Indie music fans will delight in Sundowners as a number of the cast is a who’s who of Canadian musicians. Comedy Central’s Phil Hanley is at the helm as Alex, and funny man Tim Heidecker relishes in his role as Alex’s scummy boss Tom. Heidecker clearly delivers the standout performance, but Hanley and Luke Lalonde hold their own, utilizing a more naturalistic approach as the down-on-their-luck buddies set out to turn their lives around – or at least meet some girls.

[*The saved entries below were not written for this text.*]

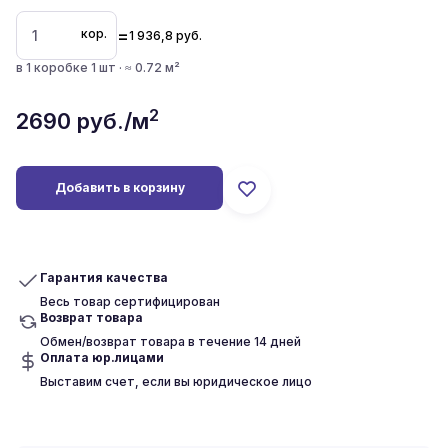
=
кор.
1 936,8
руб.
в 1 коробке 1 шт · ≈ 0.72 м²
2
2690
руб./м
Добавить в корзину
Гарантия качества
Весь товар сертифицирован
Возврат товара
Обмен/возврат товара в течение 14 дней
Оплата юр.лицами
Выставим счет, если вы юридическое лицо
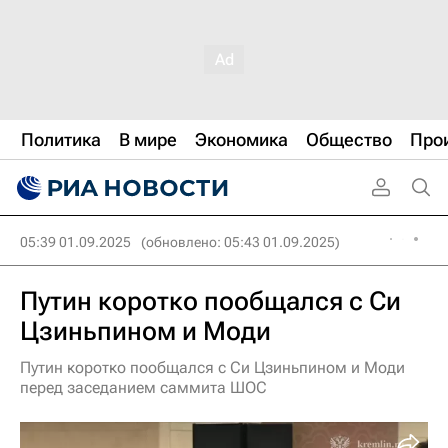
Политика
В мире
Экономика
Общество
Про
05:39 01.09.2025
(обновлено: 05:43 01.09.2025)
Путин коротко пообщался с Си
Цзиньпином и Моди
Путин коротко пообщался с Си Цзиньпином и Моди
перед заседанием саммита ШОС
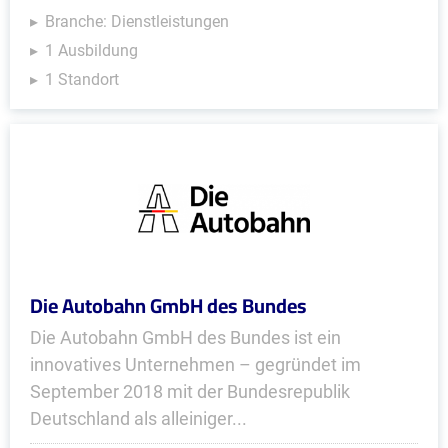
Branche: Dienstleistungen
1 Ausbildung
1 Standort
Die Autobahn GmbH des Bundes
Die Autobahn GmbH des Bundes ist ein
innovatives Unternehmen – gegründet im
September 2018 mit der Bundesrepublik
Deutschland als alleiniger...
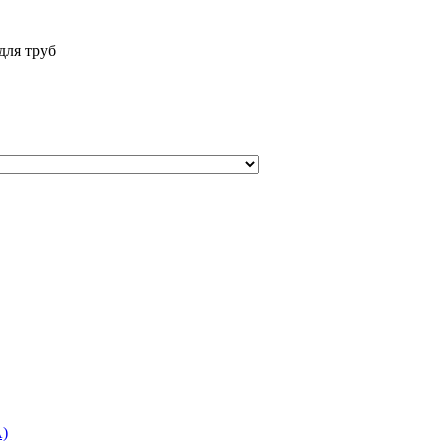
для труб
)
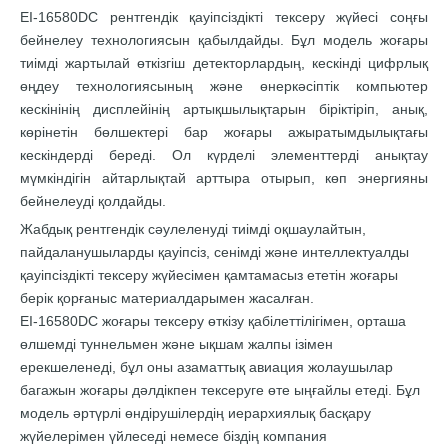
EI-16580DC рентгендік қауіпсіздікті тексеру жүйесі соңғы
бейнелеу технологиясын қабылдайды. Бұл модель жоғары
тиімді жартылай өткізгіш детекторлардың, кескінді цифрлық
өңдеу технологиясының және өнеркәсіптік компьютер
кескінінің дисплейінің артықшылықтарын біріктіріп, анық,
көрінетін бөлшектері бар жоғары ажыратымдылықтағы
кескіндерді береді. Ол күрделі элементтерді анықтау
мүмкіндігін айтарлықтай арттыра отырып, көп энергияны
бейнелеуді қолдайды.
Жабдық рентгендік сәулеленуді тиімді оқшаулайтын,
пайдаланушыларды қауіпсіз, сенімді және интеллектуалды
қауіпсіздікті тексеру жүйесімен қамтамасыз ететін жоғары
берік қорғаныс материалдарымен жасалған.
EI-16580DC жоғары тексеру өткізу қабілеттілігімен, орташа
өлшемді туннельмен және ықшам жалпы ізімен
ерекшеленеді, бұл оны азаматтық авиация жолаушылар
багажын жоғары дәлдікпен тексеруге өте ыңғайлы етеді. Бұл
модель әртүрлі өндірушілердің иерархиялық басқару
жүйелерімен үйлеседі немесе біздің компания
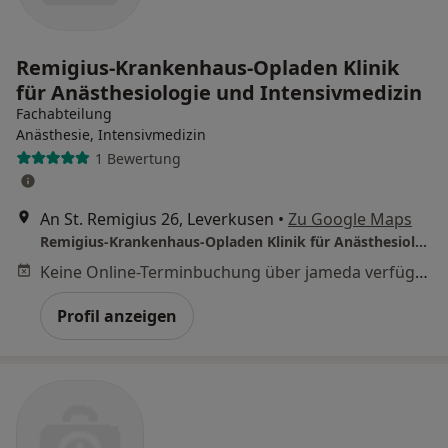
Remigius-Krankenhaus-Opladen Klinik
für Anästhesiologie und Intensivmedizin
Fachabteilung
Anästhesie, Intensivmedizin
1 Bewertung
An St. Remigius 26, Leverkusen
•
Zu Google Maps
Remigius-Krankenhaus-Opladen Klinik für Anästhesiologie und Intensivmedizin
Keine Online-Terminbuchung über jameda verfügbar
Profil anzeigen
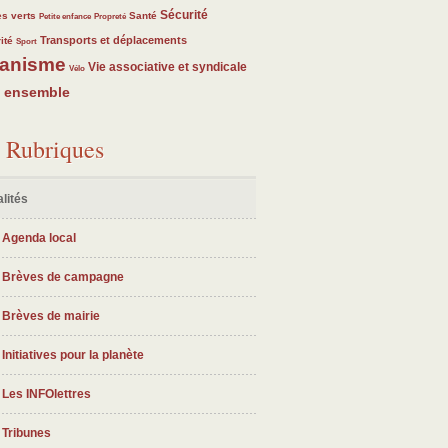
3
3
3
83
3
Sécurité
s verts
Santé
Petite enfance
Propreté
3
83
83
Transports et déplacements
ité
Sport
anisme
3
83
83
Vie associative et syndicale
Vélo
e ensemble
Rubriques
lités
Agenda local
Brèves de campagne
Brèves de mairie
Initiatives pour la planète
Les INFOlettres
Tribunes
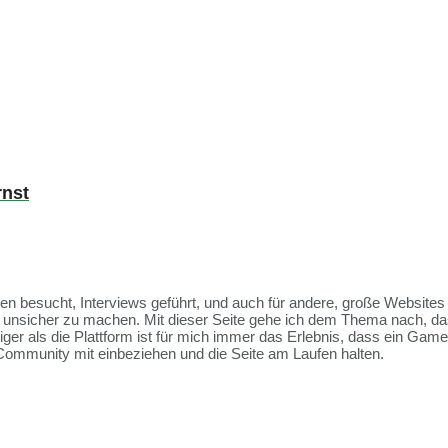
rnst
ssen besucht, Interviews geführt, und auch für andere, große Websit
et unsicher zu machen. Mit dieser Seite gehe ich dem Thema nach, da
tiger als die Plattform ist für mich immer das Erlebnis, dass ein Ga
Community mit einbeziehen und die Seite am Laufen halten.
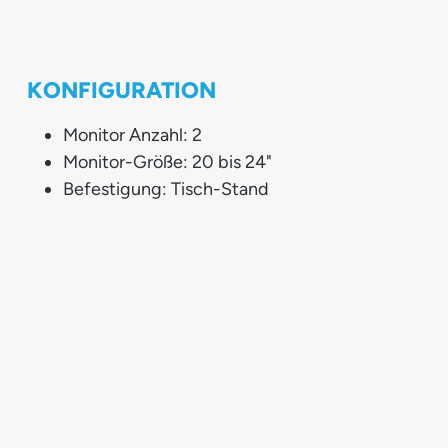
KONFIGURATION
Monitor Anzahl: 2
Monitor-Größe: 20 bis 24"
Befestigung: Tisch-Stand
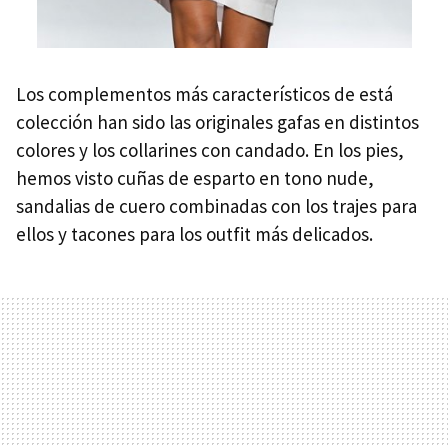
Los complementos más característicos de está
colección han sido las originales gafas en distintos
colores y los collarines con candado. En los pies,
hemos visto cuñas de esparto en tono nude,
sandalias de cuero combinadas con los trajes para
ellos y tacones para los outfit más delicados.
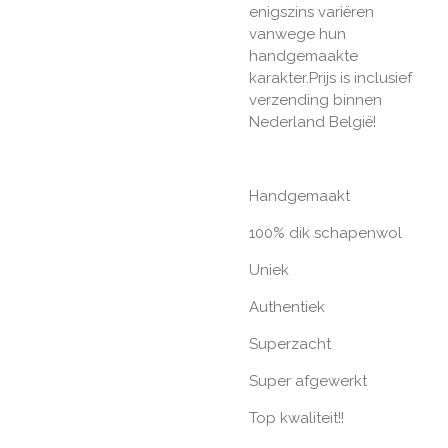
enigszins variëren
vanwege hun
handgemaakte
karakter.Prijs is inclusief
verzending binnen
Nederland België!
Handgemaakt
100% dik schapenwol
Uniek
Authentiek
Superzacht
Super afgewerkt
Top kwaliteit!!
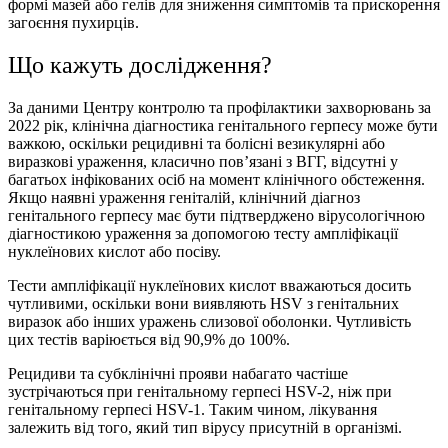
формі мазей або гелів для зниження симптомів та прискорення
загоєння пухирцiв.
Що кажуть дослiдження?
За даними Центру контролю та профілактики захворювань за
2022 рік, клінічна діагностика генітального герпесу може бути
важкою, оскільки рецидивні та болісні везикулярні або
виразкові ураження, класично пов’язані з ВГГ, відсутні у
багатьох інфікованих осіб на момент клінічного обстеження.
Якщо наявні ураження геніталій, клінічний діагноз
генітального герпесу має бути підтверджено вірусологічною
діагностикою ураження за допомогою тесту ампліфікації
нуклеїнових кислот або посіву.
Тести ампліфікації нуклеїнових кислот вважаються досить
чутливими, оскільки вони виявляють HSV з генітальних
виразок або інших уражень слизової оболонки. Чутливість
цих тестів варіюється від 90,9% до 100%.
Рецидиви та субклінічні прояви набагато частіше
зустрічаються при генітальному герпесі HSV-2, ніж при
генітальному герпесі HSV-1. Таким чином, лікування
залежить від того, який тип вірусу присутній в організмі.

Moondi’s mumblecore aesthetics are solidly upheld in Sundowners, as he creates the world entirely for his viewers, serving triple duty as the film’s writer, director, and editor. The dialogue is unarguably natural and brimming with dark humour; there are contemplative moments, bromance, and rapport that sometimes hits a little too bleakly close to home. However the problem with being too natural and improvisational is that pacing quickly becomes uneven, thus affecting the viewing experience.
As the story begins, we are presented with presumably relateable characters in Alex and Justin, however as the film progresses, a growing number of erratic actions on their part begin to deviate from the characteristics we now expect from them. Their growing unpredictability and silly actions serve to generate laughs, but overall it diminishes any previous character development as it becomes hard to empathize with them.
Moondi’s characters see minimal progression through the film, but from a naturalistic standpoint that does make sense. The film shows an event in time, stuff happens, but as in real life, events are often more a nudge than an awakening or cathartic event for those involved. His storytelling recognizes this and he doesn’t try to overshoot the boundaries that is typified by the genre. The result is an imperfect, moderately entertaining, and thought-provoking portrayal of the supposed every day.
Is Sundowners essential viewing?
Sundowners has running gags, and moments of absurd logic that will elicit chuckles. It does ultimately capture audiences’ attention enough to keep them invested in Alex and Justin’s predicaments to see them through their trip, therefore worth a watch.